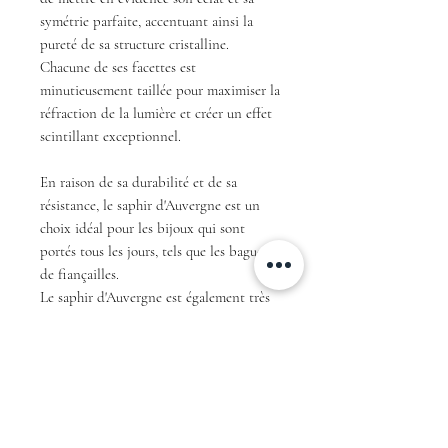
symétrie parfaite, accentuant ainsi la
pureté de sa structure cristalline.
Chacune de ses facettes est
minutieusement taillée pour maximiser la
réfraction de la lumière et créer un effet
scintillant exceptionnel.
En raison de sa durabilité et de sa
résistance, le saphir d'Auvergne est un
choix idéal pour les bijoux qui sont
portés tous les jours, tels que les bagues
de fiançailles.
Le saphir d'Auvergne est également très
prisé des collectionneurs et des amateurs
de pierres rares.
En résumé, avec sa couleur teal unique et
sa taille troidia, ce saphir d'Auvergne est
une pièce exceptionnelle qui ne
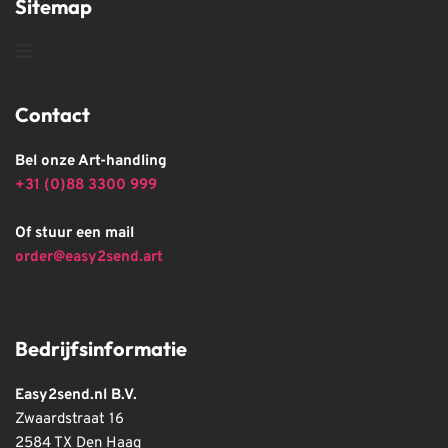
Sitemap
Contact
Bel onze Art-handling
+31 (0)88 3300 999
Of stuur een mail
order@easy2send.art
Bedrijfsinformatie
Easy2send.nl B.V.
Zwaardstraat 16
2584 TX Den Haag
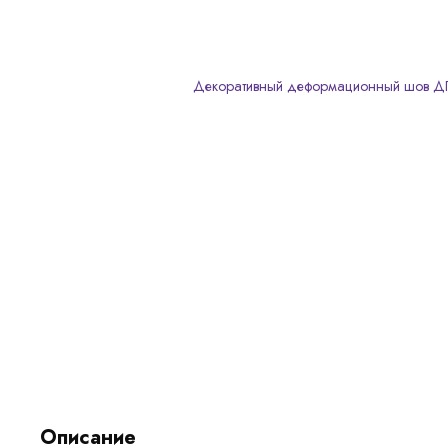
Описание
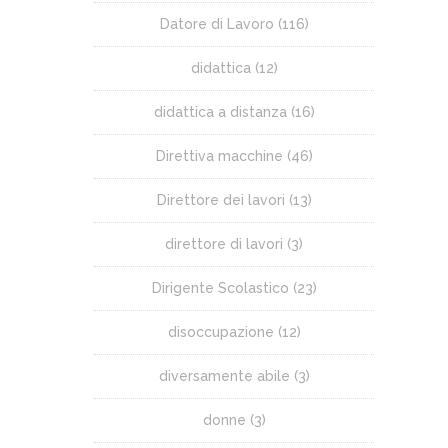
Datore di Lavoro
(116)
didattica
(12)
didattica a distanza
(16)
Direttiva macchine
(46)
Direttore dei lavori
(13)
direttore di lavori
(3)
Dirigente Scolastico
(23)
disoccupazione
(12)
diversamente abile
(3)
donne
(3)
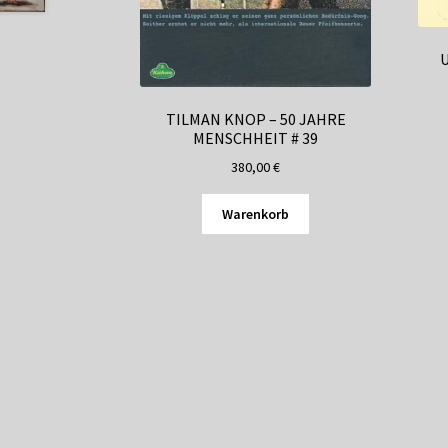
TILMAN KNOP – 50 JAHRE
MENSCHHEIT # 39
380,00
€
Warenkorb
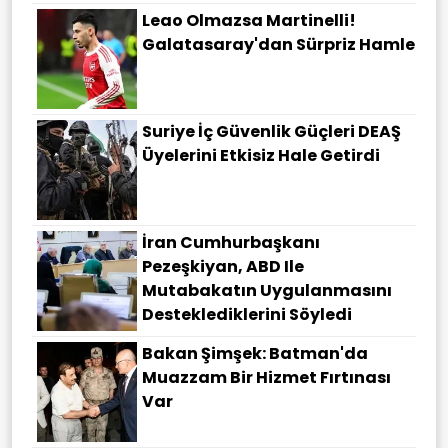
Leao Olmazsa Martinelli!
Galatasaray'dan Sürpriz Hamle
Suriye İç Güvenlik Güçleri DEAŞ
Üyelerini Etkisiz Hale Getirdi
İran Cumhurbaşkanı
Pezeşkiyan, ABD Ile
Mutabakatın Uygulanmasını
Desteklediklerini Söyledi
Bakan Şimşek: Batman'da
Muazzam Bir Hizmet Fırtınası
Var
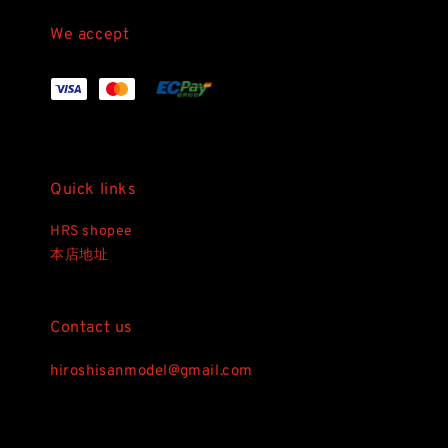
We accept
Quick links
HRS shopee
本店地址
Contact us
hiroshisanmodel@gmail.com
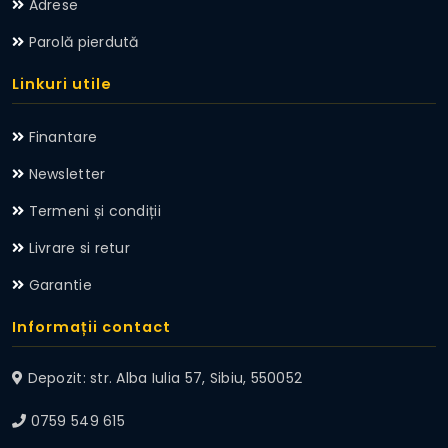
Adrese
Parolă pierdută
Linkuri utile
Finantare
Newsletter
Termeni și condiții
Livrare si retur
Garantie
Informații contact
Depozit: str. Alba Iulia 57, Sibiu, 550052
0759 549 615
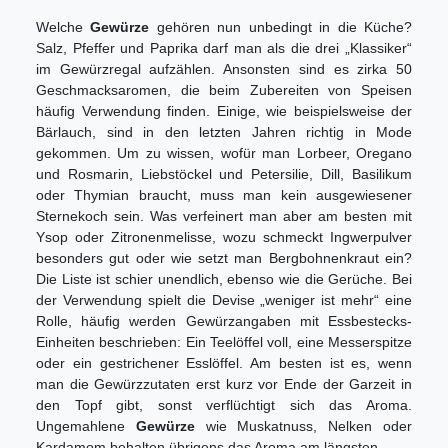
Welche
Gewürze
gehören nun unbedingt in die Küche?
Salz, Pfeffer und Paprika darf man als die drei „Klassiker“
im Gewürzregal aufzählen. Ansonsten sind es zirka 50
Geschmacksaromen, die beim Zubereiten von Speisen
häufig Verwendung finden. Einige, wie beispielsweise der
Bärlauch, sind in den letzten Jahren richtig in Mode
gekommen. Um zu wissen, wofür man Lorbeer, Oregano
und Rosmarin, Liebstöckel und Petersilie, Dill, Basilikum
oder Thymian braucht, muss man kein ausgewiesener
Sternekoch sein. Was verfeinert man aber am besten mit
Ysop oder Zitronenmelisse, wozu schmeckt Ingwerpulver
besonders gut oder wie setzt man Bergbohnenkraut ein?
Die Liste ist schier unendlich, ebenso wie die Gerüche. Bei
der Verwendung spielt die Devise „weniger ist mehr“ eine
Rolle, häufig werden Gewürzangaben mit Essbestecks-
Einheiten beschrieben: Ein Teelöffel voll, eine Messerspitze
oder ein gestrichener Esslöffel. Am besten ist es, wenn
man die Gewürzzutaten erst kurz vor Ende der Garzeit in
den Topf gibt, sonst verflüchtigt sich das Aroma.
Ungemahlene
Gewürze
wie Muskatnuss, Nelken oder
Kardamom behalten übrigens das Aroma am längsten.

- PROBLEM DESCRIPTION -
Where a line of the material holds the word "Auvergne", copy that line.

- ANSWER BOX -
résistance, le saphir d'Auvergne est un
Le saphir d'Auvergne est également très
sa taille troidia, ce saphir d'Auvergne est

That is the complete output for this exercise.